> **HOW TO COMPLETE THIS TASK**: Set down every line from the one with "Segment right lung" to the end of the entries, both ends included, exactly as it reads and without pictures.

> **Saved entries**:
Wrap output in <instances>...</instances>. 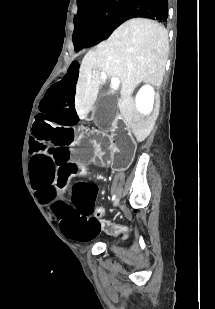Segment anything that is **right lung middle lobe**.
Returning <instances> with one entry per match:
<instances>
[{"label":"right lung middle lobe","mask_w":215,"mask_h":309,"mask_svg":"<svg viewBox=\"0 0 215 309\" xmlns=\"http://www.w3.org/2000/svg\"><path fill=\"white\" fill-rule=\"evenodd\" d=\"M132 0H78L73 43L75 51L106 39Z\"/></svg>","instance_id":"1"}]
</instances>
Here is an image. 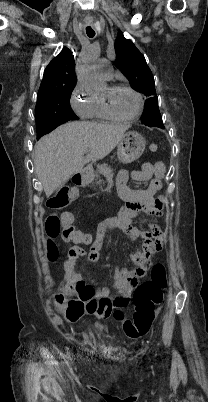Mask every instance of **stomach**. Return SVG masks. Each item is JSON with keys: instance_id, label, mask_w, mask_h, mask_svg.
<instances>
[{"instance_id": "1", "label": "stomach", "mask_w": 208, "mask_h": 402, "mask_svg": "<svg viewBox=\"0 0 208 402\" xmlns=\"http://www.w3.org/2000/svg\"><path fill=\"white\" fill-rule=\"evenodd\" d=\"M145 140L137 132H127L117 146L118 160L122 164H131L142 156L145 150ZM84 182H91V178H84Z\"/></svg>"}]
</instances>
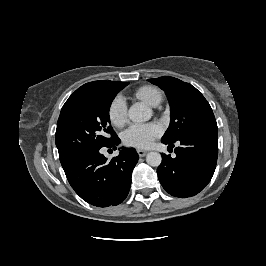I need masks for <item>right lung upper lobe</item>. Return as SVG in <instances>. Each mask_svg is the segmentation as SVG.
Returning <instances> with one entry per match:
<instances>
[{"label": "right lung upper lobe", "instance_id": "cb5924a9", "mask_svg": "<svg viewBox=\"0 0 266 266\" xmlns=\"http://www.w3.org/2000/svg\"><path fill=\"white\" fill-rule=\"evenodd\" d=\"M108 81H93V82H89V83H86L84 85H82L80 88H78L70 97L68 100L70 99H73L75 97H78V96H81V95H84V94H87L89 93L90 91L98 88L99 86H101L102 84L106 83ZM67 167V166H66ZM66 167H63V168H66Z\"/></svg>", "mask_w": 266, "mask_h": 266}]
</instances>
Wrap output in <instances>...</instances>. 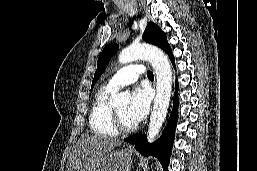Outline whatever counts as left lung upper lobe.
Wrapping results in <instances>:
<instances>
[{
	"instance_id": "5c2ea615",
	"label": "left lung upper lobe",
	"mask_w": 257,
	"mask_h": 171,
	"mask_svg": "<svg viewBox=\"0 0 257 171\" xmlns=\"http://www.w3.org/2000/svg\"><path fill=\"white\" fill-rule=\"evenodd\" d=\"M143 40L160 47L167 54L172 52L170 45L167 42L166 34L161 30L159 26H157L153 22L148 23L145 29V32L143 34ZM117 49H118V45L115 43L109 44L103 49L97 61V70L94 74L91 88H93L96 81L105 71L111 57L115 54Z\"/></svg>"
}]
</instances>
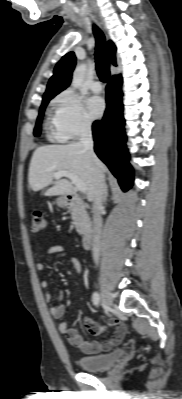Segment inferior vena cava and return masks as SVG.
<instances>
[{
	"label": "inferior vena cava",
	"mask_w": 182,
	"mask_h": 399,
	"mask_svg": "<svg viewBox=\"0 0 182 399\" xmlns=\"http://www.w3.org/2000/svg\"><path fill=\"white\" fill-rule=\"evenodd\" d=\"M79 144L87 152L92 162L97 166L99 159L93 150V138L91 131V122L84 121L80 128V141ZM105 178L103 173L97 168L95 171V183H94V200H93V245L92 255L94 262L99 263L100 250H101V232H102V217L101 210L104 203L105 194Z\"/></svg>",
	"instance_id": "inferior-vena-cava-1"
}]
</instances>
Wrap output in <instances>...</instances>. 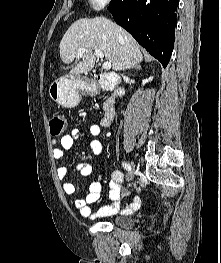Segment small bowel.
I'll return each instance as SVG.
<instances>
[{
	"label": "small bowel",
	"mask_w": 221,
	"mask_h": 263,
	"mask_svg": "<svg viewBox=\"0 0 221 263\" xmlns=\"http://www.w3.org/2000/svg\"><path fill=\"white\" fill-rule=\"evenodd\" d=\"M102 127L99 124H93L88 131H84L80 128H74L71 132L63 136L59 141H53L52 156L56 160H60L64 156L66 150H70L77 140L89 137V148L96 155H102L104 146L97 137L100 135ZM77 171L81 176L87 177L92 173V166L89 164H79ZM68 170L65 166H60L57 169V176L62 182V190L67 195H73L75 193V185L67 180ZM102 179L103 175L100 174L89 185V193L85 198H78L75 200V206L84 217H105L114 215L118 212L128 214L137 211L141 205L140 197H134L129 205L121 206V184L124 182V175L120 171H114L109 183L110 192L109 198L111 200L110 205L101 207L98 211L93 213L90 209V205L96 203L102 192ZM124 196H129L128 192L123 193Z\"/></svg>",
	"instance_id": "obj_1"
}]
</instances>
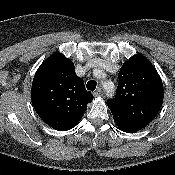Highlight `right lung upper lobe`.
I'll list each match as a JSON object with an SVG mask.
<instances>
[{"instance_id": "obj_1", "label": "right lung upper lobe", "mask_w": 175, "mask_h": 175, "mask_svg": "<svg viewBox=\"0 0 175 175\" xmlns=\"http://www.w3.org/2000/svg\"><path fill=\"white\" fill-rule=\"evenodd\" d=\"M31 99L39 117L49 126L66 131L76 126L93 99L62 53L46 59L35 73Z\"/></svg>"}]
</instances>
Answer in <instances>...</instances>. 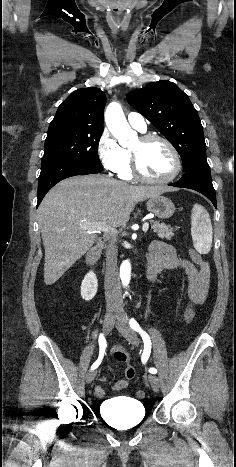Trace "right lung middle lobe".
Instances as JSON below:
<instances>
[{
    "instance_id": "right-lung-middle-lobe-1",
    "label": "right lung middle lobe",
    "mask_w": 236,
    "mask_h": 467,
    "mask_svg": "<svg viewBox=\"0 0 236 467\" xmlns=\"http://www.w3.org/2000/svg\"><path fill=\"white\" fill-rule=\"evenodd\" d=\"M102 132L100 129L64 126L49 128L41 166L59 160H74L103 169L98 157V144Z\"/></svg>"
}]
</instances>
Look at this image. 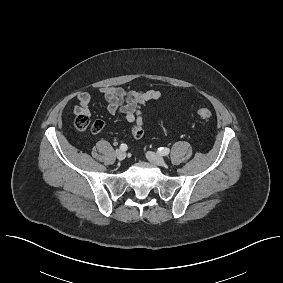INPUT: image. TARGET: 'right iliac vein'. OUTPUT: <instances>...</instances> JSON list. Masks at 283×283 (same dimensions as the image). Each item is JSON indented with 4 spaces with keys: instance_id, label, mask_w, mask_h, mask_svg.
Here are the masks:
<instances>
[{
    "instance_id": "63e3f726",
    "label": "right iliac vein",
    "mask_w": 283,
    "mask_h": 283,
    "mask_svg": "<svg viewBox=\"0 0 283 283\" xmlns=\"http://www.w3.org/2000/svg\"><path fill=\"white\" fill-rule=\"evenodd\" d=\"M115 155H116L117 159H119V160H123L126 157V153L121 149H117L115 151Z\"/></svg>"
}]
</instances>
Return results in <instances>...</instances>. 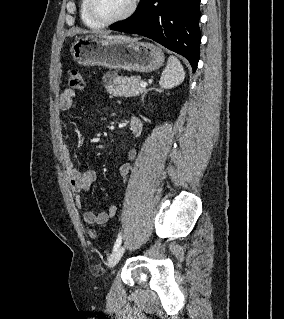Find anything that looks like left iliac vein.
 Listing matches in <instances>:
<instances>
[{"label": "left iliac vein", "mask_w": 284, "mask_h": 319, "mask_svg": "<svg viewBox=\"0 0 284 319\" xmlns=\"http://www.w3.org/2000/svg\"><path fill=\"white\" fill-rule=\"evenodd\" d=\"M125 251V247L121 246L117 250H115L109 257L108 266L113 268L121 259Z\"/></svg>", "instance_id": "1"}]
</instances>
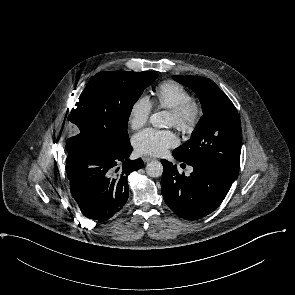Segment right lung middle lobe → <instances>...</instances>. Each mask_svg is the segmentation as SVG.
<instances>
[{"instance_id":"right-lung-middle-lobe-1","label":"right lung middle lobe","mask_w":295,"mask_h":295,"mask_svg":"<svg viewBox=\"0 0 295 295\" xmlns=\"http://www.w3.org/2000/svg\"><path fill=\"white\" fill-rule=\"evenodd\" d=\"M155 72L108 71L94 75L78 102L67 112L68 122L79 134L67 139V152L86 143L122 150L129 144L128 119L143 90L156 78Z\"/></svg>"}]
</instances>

> **REPLY TO THE EXERCISE**:
Segment right lung middle lobe → <instances>...</instances>. Each mask_svg is the segmentation as SVG.
<instances>
[{"instance_id":"right-lung-middle-lobe-1","label":"right lung middle lobe","mask_w":295,"mask_h":295,"mask_svg":"<svg viewBox=\"0 0 295 295\" xmlns=\"http://www.w3.org/2000/svg\"><path fill=\"white\" fill-rule=\"evenodd\" d=\"M155 72L108 71L94 75L78 102L67 112L68 122L79 134L67 139V152L86 143L122 150L129 144L128 119L143 90L156 78Z\"/></svg>"}]
</instances>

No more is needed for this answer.